▶ TASK REQUIREMENTS
Transcribe only part of the material below: the lines from the one containing "Change your sell" through the one containing "T-shirt éponge Homme (96, 1287)", inclusive, exactly as written.

__________________________________________________

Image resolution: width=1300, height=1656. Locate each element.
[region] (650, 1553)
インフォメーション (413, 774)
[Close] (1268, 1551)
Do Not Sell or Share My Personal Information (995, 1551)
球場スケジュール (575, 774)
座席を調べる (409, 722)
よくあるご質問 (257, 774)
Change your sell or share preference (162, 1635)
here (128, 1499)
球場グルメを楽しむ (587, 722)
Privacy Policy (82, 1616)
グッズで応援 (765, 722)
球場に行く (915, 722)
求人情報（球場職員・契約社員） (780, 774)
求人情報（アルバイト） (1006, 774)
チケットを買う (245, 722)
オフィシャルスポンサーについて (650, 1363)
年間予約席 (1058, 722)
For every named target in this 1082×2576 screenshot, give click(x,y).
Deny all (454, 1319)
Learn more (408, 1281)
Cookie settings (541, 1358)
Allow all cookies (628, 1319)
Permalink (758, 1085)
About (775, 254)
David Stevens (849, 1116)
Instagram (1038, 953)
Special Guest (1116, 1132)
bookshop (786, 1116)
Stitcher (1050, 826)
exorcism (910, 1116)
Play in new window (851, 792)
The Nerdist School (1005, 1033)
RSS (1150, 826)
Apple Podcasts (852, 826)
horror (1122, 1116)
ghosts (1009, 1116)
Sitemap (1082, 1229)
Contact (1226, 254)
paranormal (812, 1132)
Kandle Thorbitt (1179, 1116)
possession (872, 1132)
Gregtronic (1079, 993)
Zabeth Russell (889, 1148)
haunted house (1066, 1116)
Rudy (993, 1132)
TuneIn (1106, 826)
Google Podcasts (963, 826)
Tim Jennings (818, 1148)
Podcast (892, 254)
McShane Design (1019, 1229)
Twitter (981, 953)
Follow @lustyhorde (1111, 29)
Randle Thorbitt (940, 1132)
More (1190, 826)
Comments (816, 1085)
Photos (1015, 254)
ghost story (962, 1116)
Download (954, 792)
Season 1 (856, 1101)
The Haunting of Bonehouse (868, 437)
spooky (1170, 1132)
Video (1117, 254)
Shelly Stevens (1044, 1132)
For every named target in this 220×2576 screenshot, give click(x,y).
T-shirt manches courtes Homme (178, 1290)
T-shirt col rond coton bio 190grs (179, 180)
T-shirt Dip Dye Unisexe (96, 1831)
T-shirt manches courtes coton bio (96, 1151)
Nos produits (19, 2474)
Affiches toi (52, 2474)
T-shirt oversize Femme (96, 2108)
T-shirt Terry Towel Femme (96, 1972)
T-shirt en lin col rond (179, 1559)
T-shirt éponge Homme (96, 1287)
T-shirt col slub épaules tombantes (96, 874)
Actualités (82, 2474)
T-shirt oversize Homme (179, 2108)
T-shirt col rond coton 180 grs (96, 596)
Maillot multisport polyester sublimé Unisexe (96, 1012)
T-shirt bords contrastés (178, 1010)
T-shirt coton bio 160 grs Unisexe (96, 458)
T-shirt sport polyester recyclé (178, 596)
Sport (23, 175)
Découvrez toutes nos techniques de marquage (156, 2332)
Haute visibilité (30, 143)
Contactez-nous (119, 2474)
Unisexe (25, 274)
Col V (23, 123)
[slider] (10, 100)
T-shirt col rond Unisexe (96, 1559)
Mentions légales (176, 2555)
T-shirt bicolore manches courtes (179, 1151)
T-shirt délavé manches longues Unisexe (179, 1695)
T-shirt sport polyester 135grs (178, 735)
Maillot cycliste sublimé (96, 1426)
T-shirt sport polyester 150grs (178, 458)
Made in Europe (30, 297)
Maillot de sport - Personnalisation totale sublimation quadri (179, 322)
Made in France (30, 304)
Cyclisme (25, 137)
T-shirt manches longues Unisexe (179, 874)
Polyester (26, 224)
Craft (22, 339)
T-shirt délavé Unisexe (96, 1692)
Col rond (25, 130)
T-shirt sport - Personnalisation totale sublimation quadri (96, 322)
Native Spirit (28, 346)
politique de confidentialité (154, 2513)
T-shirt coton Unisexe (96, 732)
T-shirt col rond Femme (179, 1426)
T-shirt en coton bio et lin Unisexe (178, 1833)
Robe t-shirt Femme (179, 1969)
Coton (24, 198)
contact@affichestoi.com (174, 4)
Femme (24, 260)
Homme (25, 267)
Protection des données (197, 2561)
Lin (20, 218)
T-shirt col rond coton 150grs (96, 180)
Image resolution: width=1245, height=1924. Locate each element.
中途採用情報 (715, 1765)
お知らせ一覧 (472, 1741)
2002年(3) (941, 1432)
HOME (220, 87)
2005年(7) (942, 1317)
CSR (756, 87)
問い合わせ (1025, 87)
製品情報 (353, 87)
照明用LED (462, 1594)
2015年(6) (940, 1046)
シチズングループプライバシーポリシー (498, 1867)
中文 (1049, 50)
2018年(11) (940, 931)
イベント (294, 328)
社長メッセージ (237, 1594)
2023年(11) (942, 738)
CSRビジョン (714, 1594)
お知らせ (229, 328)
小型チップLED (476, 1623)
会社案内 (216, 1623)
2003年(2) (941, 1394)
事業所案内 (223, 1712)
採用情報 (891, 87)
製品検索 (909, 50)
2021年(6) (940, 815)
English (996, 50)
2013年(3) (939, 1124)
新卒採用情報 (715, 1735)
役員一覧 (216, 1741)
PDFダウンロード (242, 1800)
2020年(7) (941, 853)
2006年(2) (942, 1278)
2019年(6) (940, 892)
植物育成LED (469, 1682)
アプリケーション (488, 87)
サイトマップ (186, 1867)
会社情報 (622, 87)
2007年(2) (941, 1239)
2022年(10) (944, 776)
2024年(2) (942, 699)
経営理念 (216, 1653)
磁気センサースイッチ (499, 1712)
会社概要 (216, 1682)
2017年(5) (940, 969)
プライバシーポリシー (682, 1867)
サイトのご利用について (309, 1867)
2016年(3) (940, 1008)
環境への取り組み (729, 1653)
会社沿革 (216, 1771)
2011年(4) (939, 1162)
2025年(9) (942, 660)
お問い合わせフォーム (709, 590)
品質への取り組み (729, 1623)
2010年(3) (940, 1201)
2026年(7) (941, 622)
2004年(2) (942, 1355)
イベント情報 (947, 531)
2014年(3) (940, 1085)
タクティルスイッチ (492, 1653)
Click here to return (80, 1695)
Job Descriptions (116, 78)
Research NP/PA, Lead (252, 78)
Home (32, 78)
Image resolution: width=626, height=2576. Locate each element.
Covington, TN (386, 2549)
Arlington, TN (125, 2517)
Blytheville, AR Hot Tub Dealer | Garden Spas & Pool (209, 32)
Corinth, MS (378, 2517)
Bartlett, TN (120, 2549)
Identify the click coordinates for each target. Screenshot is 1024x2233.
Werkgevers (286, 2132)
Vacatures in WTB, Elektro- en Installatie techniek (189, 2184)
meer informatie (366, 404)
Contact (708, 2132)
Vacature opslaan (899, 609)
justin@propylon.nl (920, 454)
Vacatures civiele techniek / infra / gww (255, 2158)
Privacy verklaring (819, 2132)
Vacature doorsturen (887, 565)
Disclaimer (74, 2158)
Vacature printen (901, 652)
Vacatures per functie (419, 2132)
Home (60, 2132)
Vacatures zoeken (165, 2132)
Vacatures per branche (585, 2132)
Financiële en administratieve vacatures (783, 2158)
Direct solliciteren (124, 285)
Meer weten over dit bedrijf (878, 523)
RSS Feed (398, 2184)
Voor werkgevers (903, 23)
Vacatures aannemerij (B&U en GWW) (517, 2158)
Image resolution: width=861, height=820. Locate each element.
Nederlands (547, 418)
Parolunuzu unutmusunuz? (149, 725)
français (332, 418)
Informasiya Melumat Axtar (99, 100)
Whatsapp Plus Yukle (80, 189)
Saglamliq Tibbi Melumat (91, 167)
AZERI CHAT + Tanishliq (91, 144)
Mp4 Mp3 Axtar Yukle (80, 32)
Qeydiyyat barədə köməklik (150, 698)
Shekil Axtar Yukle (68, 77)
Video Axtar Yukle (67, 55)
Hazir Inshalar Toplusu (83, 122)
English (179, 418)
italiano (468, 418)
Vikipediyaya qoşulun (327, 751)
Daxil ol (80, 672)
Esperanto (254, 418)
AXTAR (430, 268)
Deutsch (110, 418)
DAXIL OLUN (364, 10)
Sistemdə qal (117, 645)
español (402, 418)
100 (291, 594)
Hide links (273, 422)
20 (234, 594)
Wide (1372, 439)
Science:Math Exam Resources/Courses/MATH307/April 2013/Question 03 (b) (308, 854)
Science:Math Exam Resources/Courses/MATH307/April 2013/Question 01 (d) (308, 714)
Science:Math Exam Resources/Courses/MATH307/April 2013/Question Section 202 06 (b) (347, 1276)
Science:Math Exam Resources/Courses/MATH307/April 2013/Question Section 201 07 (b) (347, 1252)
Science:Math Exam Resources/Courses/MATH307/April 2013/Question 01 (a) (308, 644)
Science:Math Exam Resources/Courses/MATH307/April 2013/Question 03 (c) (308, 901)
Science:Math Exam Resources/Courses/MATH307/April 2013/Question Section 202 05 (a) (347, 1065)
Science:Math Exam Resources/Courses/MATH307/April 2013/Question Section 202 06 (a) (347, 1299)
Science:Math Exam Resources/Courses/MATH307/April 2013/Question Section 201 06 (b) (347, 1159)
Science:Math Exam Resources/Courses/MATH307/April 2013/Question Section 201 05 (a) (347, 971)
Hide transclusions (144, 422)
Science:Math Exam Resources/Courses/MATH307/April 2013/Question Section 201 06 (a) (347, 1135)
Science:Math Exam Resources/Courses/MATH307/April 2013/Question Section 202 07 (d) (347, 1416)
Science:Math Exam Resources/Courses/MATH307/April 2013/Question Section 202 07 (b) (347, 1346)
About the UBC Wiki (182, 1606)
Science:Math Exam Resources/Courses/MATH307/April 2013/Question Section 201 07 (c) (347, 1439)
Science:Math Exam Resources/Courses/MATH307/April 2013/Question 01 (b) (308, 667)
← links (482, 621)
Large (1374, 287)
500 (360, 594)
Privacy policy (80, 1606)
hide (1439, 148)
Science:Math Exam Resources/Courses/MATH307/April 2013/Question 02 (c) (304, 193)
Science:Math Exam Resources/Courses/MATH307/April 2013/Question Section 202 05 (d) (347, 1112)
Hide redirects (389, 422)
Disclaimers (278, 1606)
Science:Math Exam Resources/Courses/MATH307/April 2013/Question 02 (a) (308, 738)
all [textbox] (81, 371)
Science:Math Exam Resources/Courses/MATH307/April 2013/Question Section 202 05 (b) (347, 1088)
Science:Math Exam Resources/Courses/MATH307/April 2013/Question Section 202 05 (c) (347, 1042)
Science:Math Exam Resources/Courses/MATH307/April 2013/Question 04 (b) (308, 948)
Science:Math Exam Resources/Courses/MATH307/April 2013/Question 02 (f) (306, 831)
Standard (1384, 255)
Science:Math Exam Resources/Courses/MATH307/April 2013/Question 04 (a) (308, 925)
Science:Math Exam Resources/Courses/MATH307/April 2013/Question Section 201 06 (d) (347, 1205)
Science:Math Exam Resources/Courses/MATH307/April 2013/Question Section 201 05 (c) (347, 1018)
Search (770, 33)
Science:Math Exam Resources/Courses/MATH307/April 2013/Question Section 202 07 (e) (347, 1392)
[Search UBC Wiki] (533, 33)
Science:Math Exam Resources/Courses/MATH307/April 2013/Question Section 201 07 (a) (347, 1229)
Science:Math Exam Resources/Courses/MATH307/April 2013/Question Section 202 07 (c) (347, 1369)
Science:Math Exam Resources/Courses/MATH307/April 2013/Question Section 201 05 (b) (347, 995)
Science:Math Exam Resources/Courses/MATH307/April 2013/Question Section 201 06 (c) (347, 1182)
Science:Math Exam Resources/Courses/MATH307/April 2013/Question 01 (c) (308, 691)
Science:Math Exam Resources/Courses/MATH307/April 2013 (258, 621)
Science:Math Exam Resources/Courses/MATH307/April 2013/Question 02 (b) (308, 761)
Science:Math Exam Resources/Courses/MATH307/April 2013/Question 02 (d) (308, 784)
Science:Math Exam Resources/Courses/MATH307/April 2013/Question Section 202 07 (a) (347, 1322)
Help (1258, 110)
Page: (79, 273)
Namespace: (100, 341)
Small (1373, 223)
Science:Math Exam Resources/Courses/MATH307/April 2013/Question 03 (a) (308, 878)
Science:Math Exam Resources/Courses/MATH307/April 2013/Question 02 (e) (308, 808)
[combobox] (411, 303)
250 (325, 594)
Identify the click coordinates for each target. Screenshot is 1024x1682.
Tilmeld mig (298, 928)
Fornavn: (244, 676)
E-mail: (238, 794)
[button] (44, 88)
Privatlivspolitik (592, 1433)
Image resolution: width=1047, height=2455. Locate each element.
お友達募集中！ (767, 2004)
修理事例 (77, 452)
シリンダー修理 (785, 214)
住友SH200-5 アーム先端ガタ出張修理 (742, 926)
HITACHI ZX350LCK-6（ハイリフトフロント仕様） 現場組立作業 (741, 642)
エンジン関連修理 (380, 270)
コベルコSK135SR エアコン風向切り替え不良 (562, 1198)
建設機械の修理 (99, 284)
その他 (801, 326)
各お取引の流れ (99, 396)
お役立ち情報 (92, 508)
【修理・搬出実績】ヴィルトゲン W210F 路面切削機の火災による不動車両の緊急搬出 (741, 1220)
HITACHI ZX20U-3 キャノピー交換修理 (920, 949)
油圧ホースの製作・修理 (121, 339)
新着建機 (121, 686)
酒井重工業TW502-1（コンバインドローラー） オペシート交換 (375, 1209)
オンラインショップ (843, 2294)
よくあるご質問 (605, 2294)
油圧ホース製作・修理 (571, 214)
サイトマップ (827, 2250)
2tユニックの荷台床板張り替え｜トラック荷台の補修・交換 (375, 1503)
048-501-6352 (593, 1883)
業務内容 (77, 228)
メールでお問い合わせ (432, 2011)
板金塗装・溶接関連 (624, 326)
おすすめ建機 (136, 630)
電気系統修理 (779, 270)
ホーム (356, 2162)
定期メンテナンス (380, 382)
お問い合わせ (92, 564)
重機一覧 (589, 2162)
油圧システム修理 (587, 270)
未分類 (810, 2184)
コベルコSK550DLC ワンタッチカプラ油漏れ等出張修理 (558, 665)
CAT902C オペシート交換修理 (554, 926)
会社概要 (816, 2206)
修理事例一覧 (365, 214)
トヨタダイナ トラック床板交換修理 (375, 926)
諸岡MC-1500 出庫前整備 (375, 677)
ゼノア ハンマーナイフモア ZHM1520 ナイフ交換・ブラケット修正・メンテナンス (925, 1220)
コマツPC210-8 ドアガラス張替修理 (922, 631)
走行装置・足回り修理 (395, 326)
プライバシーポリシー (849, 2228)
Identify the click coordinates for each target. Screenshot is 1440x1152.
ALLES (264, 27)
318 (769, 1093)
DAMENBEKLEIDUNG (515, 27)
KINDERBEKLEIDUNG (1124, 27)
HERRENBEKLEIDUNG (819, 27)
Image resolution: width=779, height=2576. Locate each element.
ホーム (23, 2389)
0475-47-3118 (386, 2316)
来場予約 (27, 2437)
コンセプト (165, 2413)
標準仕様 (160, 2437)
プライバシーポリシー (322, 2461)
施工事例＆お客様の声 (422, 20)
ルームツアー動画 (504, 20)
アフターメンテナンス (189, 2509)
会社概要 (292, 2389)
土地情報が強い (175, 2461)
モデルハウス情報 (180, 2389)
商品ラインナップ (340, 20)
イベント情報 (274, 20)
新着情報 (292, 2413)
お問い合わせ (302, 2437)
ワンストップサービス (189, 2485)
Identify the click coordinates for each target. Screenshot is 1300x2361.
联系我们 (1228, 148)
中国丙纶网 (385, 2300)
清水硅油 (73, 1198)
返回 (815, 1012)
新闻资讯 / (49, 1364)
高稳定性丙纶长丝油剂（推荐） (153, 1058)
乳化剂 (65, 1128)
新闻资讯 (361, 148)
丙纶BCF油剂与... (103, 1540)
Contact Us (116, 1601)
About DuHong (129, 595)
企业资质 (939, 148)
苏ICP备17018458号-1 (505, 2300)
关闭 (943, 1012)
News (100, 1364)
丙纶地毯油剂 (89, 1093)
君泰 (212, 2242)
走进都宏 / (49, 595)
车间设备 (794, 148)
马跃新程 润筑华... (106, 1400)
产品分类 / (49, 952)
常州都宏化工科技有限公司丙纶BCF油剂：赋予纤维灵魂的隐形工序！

__________________________________________________

▶ EXPECTED ANSWER
Change your sell or share preference (162, 1635)
here (128, 1499)
球場グルメを楽しむ (587, 722)
Privacy Policy (82, 1616)
グッズで応援 (765, 722)
球場に行く (915, 722)
求人情報（球場職員・契約社員） (780, 774)
求人情報（アルバイト） (1006, 774)
チケットを買う (245, 722)
オフィシャルスポンサーについて (650, 1363)
年間予約席 (1058, 722)
For every named target in this 1082×2576 screenshot, give click(x,y).
Deny all (454, 1319)
Learn more (408, 1281)
Cookie settings (541, 1358)
Allow all cookies (628, 1319)
Permalink (758, 1085)
About (775, 254)
David Stevens (849, 1116)
Instagram (1038, 953)
Special Guest (1116, 1132)
bookshop (786, 1116)
Stitcher (1050, 826)
exorcism (910, 1116)
Play in new window (851, 792)
The Nerdist School (1005, 1033)
RSS (1150, 826)
Apple Podcasts (852, 826)
horror (1122, 1116)
ghosts (1009, 1116)
Sitemap (1082, 1229)
Contact (1226, 254)
paranormal (812, 1132)
Kandle Thorbitt (1179, 1116)
possession (872, 1132)
Gregtronic (1079, 993)
Zabeth Russell (889, 1148)
haunted house (1066, 1116)
Rudy (993, 1132)
TuneIn (1106, 826)
Google Podcasts (963, 826)
Tim Jennings (818, 1148)
Podcast (892, 254)
McShane Design (1019, 1229)
Twitter (981, 953)
Follow @lustyhorde (1111, 29)
Randle Thorbitt (940, 1132)
More (1190, 826)
Comments (816, 1085)
Photos (1015, 254)
ghost story (962, 1116)
Download (954, 792)
Season 1 (856, 1101)
The Haunting of Bonehouse (868, 437)
spooky (1170, 1132)
Video (1117, 254)
Shelly Stevens (1044, 1132)
For every named target in this 220×2576 screenshot, give click(x,y).
T-shirt manches courtes Homme (178, 1290)
T-shirt col rond coton bio 190grs (179, 180)
T-shirt Dip Dye Unisexe (96, 1831)
T-shirt manches courtes coton bio (96, 1151)
Nos produits (19, 2474)
Affiches toi (52, 2474)
T-shirt oversize Femme (96, 2108)
T-shirt Terry Towel Femme (96, 1972)
T-shirt en lin col rond (179, 1559)
T-shirt éponge Homme (96, 1287)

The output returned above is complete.